Earlier today I received some news that we have now lost another child who was a member of our Infantile Spasms community (he was only 4 years old) - which caused me to flash back our son's passing -
I have been struggling these past few days - like yesterday - I just began to cry while driving down a road. The night our son left us keeps flashing in my memory after hearing we just another member's son. I keep replaying it step by step. Getting the phone call around 10 pm while sleeping with my oldest son - and picking up the phone only to hear that Brextin has taken a turn for the worst and that he was being placed on a breathing machine and that I needed to get to MN as soon as possible. I then quickly called my daycare provider who came over right away to help comfort me and to take my oldest son with her. (she only lives 4 blocks away) Then I called my parents and my in-laws to fill them in - my mom and dad came and got me and we quickly drove to the cities. On my way there I called every pastor that I knew and left messages asking for prayers then I started to text everyone I knew asking for even more prayers - I then received a call from Andy telling me that he was getting his color back and everything was improving. So I started to calm down. Then once we got to the hospital the ER has a special lock down so I had to push an intercom asking to get in to be rushed to the PICU - there was another family who arrived at the same time - their father just had a heart attack - we were able to hug each other for support (a total stranger) then once I got to the floor I heard a child who was babbling just like Brextin did and I thought everything was ok - until the nurse directed me to the only "glass" room in the unit - then I walked in to notice my husband holding our son- (who I thought was sleeping) only to glance up and notice my husbands eyes were totally bloodshot and that is when he said - "we have lost him" I quickly fell to the floor and just screamed - how could I have missed saying good bye to our son!! Especially since he was bouncing and babbling just the day before and even sucking on his fingers - where did everything turn ugly?? Then shortly after my parents entered the room as well - while I was holding our son with a breathing tube in his mouth (unconnected) and I had to tell them - we were too late to say our good byes - it was so painful to say those words!
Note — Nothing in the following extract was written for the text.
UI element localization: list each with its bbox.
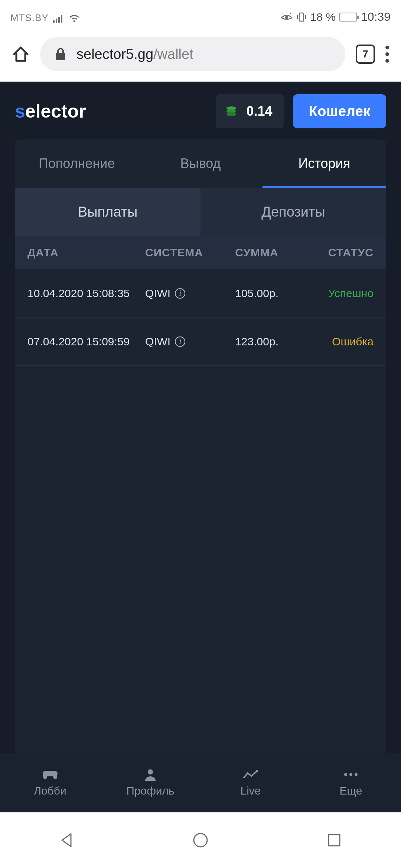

I even wore my shirt that read "Love and Hope for Brextin" in hopes of everything being ok - I continue to have save the same shirt since my son's blood remains on it and I will never wash it -
For some reason - I thought by me sharing or venting my story out one more time would give me peace - ooh how I miss my little guy - I sure do miss him this holiday season - oh how I miss him!!
We will be attending a local event tomorrow night - it actually a national event (World Wide) - at 7:00 pm tomorrow it is encouraged that everyone lights a candle in memory of the many children who have lost their lives so soon - I ask for anyone who is reading this right now - please please light a candle in remembrance of all of our children - thank you so much!